▶ **TASK REQUIREMENTS**: From the material that follows, count the lines with the word "remote" in them. Reply with the number only.

::::::::

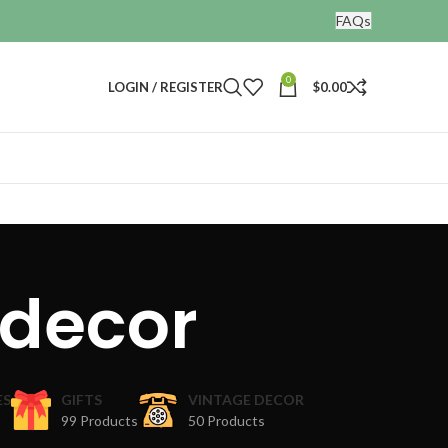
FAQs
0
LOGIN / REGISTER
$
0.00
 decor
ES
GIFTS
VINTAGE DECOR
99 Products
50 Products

::::::::

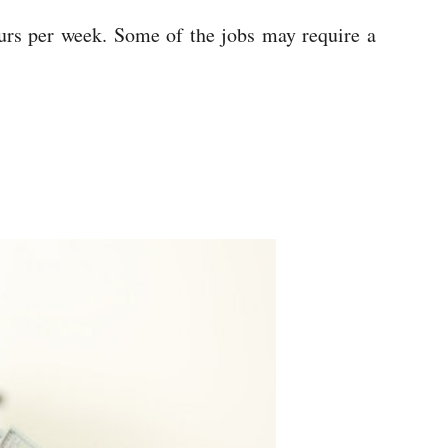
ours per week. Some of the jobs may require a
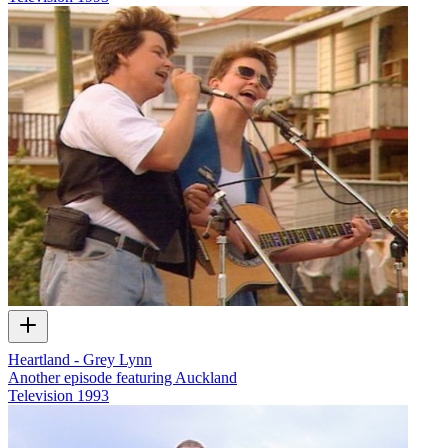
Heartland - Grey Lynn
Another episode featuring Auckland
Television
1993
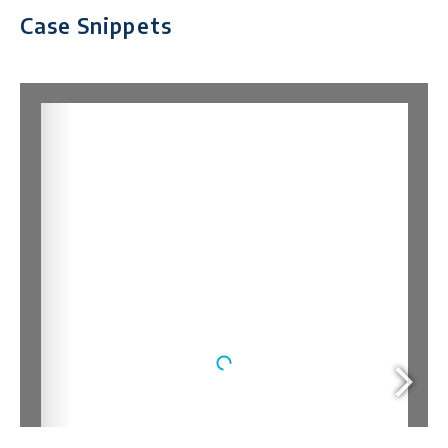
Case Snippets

::::::::

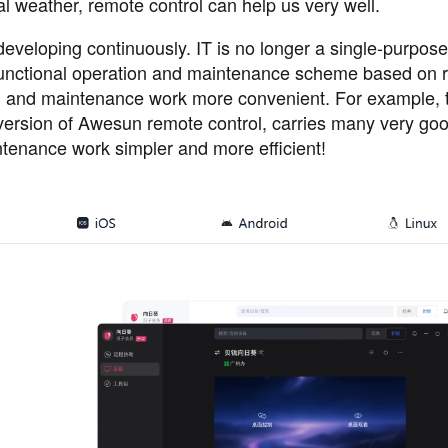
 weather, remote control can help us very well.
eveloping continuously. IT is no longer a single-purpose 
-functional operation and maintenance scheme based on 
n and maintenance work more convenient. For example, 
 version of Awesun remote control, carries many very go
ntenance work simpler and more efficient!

::::::::

▶ **ANSWER TO THE EXERCISE**: 2